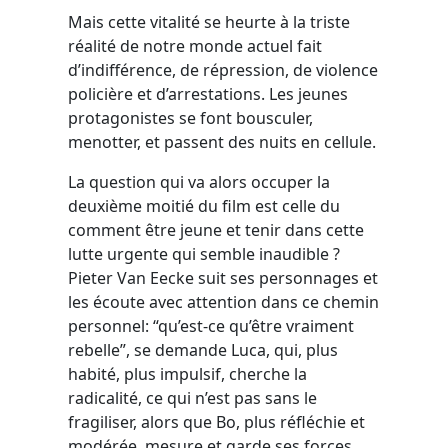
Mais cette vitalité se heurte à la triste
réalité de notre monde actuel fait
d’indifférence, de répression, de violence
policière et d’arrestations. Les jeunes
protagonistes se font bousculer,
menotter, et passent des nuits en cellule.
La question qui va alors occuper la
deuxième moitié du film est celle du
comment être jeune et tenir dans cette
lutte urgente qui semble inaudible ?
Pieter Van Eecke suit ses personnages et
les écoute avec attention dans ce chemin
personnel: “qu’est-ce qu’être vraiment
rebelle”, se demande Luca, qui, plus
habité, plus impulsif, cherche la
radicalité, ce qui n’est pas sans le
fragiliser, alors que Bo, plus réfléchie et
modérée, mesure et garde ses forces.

---

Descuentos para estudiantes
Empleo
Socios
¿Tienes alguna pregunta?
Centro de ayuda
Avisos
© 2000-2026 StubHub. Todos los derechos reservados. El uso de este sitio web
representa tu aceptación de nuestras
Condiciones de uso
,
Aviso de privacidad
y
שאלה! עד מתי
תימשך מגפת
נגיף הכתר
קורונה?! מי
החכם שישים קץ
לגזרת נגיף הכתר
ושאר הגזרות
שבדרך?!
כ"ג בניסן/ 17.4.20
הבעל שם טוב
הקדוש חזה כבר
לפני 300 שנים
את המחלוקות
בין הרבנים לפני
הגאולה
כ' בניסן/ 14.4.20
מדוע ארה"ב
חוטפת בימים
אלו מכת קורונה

_EXERCISE DETAILS_. Output the material above exactly, but only from the line that carries "Condiciones de uso" through the line that carries "אלו מכת קורונה".

_SOLUTION FOR THIS TASK_.
Condiciones de uso
,
Aviso de privacidad
y
שאלה! עד מתי
תימשך מגפת
נגיף הכתר
קורונה?! מי
החכם שישים קץ
לגזרת נגיף הכתר
ושאר הגזרות
שבדרך?!
כ"ג בניסן/ 17.4.20
הבעל שם טוב
הקדוש חזה כבר
לפני 300 שנים
את המחלוקות
בין הרבנים לפני
הגאולה
כ' בניסן/ 14.4.20
מדוע ארה"ב
חוטפת בימים
אלו מכת קורונה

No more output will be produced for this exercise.